いま、年金の受給開始年齢を「75歳」にしようとする計画が検討されている。75歳受給開始になれば、どれだけ受給額が減らされるのか、元を取れる年齢はいつになるのか。政府・自民党がいくら「働ける元気な高齢者を支援する」といっても、75歳まで年金がなければ高齢者はいっぺんに生活苦に直面する。
年金の受給開始年齢引き上げはいつから始まるのか。社会保険労務士の北村庄吾氏は「政府は東京五輪前年の2019年までに引き上げたいと考えている」と指摘する。

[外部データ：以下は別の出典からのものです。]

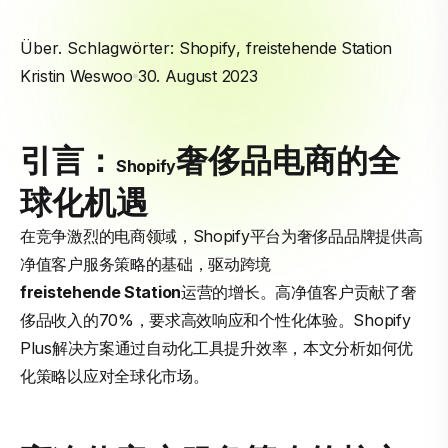
Über. Schlagwörter:
Shopify
,
freistehende Station
Kristin Weswoo
30. August 2023
引言：
奢侈品电商的全
Shopify
球化机遇
在竞争激烈的电商领域，Shopify平台为奢侈品品牌提供高
净值客户服务策略的基础，驱动跨境
freistehende Station
运营的增长。高净值客户贡献了奢
侈品收入的70%，要求高效响应和个性化体验。Shopify
Plus解决方案通过自动化工具提升效率，本文分析如何优
化策略以应对全球化市场。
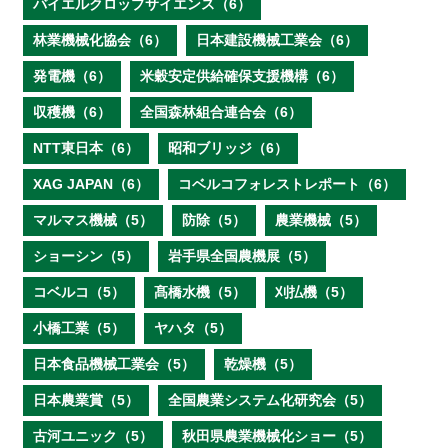
バイエルクロップサイエンス（6）
林業機械化協会（6）
日本建設機械工業会（6）
発電機（6）
米穀安定供給確保支援機構（6）
収穫機（6）
全国森林組合連合会（6）
NTT東日本（6）
昭和ブリッジ（6）
XAG JAPAN（6）
コベルコフォレストレポート（6）
マルマス機械（5）
防除（5）
農業機械（5）
ショーシン（5）
岩手県全国農機展（5）
コベルコ（5）
髙橋水機（5）
刈払機（5）
小橋工業（5）
ヤハタ（5）
日本食品機械工業会（5）
乾燥機（5）
日本農業賞（5）
全国農業システム化研究会（5）
古河ユニック（5）
秋田県農業機械化ショー（5）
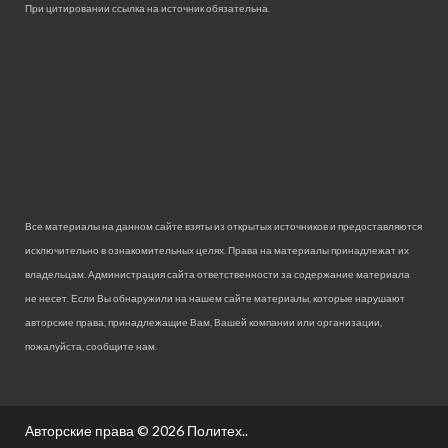
При цитировании ссылка на источник обязательна.
Все материалы на данном сайте взяты из открытых источников и предоставляются
исключительно в ознакомительных целях. Права на материалы принадлежат их
владельцам. Администрация сайта ответственности за содержание материала
не несет. Если Вы обнаружили на нашем сайте материалы, которые нарушают
авторские права, принадлежащие Вам, Вашей компании или организации,
пожалуйста, сообщите нам.
Авторские права © 2026
Политех.
.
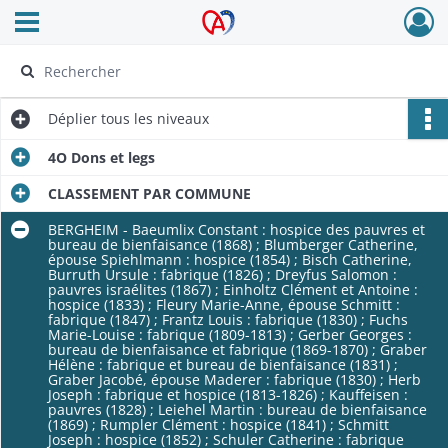
Ouvrir le menu déroulant
Archives Alsace - Colmar
Déplier
tous les niveaux
4O Dons et legs
CLASSEMENT PAR COMMUNE
BERGHEIM - Baeumlix Constant : hospice des pauvres et
bureau de bienfaisance (1868) ; Blumberger Catherine,
épouse Spiehlmann : hospice (1854) ; Bisch Catherine,
Burruth Ursule : fabrique (1826) ; Dreyfus Salomon :
pauvres israélites (1867) ; Einholtz Clément et Antoine :
hospice (1833) ; Fleury Marie-Anne, épouse Schmitt :
fabrique (1847) ; Frantz Louis : fabrique (1830) ; Fuchs
Marie-Louise : fabrique (1809-1813) ; Gerber Georges :
bureau de bienfaisance et fabrique (1869-1870) ; Graber
Hélène : fabrique et bureau de bienfaisance (1831) ;
Graber Jacobé, épouse Maderer : fabrique (1830) ; Herb
Joseph : fabrique et hospice (1813-1826) ; Kauffeisen :
pauvres (1828) ; Leiehel Martin : bureau de bienfaisance
(1869) ; Rumpler Clément : hospice (1841) ; Schmitt
Joseph : hospice (1852) ; Schuler Catherine : fabrique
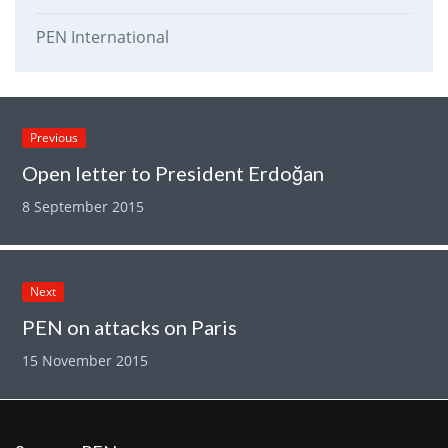
PEN International
Previous
Open letter to President Erdoğan
8 September 2015
Next
PEN on attacks on Paris
15 November 2015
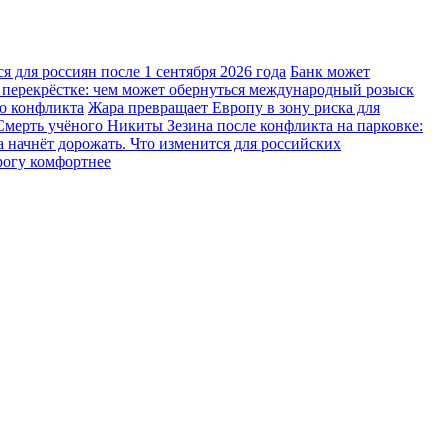
 для россиян после 1 сентября 2026 года
Банк может
 перекрёстке: чем может обернуться международный розыск
го конфликта
Жара превращает Европу в зону риска для
Смерть учёного Никиты Зезина после конфликта на парковке:
 начнёт дорожать. Что изменится для российских
рогу комфортнее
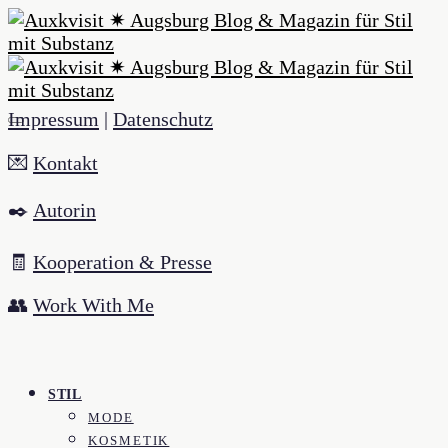
Impressum
|
Datenschutz
💌
Kontakt
✒️
Autorin
🧾
Kooperation & Presse
👥
Work With Me
STIL
MODE
KOSMETIK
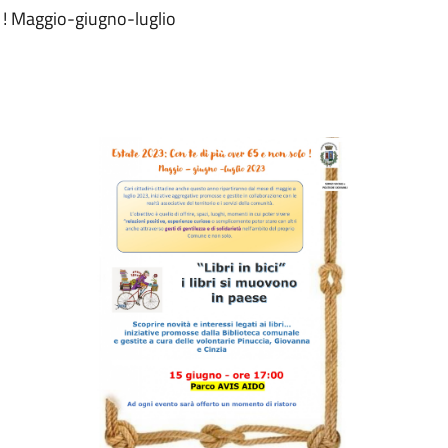
o ! Maggio-giugno-luglio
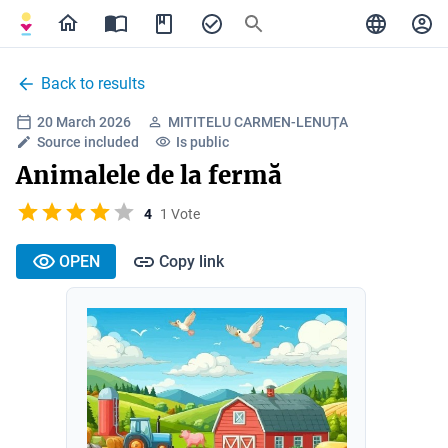
Back to results
20 March 2026
MITITELU CARMEN-LENUȚA
Source included
Is public
Animalele de la fermă
4
1 Vote
OPEN
Copy link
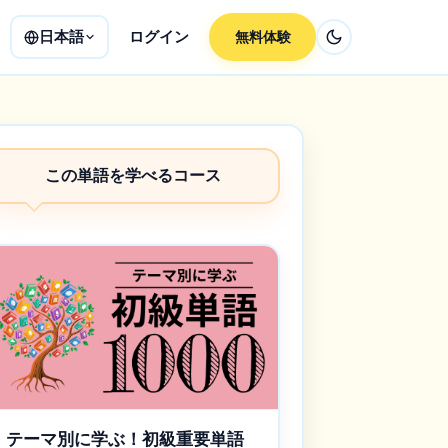
日本語
ログイン
無料体験
この単語を学べるコース
テーマ別に学ぶ！初級重要単語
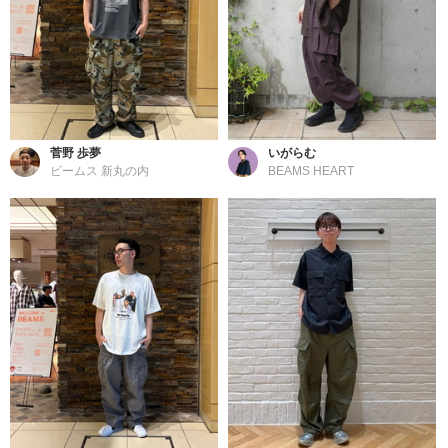
菅野 歩夢
いがらむ
ビームス 新丸の内
BEAMS HEART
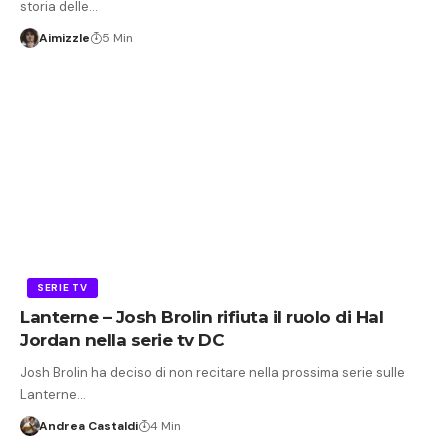
storia delle…
Aimizzle
5 Min
SERIE TV
Lanterne – Josh Brolin rifiuta il ruolo di Hal
Jordan nella serie tv DC
Josh Brolin ha deciso di non recitare nella prossima serie sulle
Lanterne…
Andrea Castaldi
4 Min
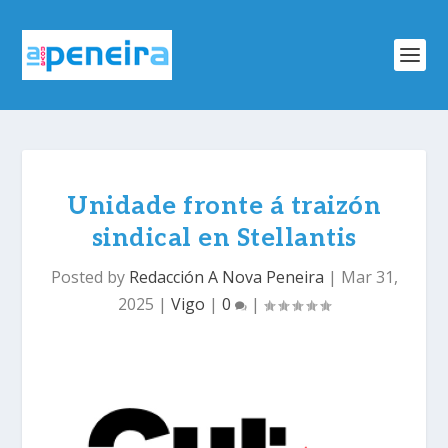
Unidade fronte á traizón
sindical en Stellantis
Posted by
Redacción A Nova Peneira
|
Mar 31,
2025
|
Vigo
|
0
|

「公的年金支給を遅らせる場合、その間の生活補填の仕組みが必要になります。政府は今年1月から雇用保険の対象を65歳以上に拡大し、職を失えば失業給付を受給できるようにした。その保険料徴収が猶予期間を経て2020年から始まる。雇用保険料を取って年金支給も遅らせるといえば高齢者の怒りが一層強まる。だから五輪景気がピークになる2019年に、国民の五輪ムードのドサクサの中で年金支給開始年齢を引き上げるのではないか」
年金の受給開始年齢引き上げは段階的に行なわれると見られるが、東京五輪前となると、65歳の受給開始を控えた60代が最初のターゲットになる。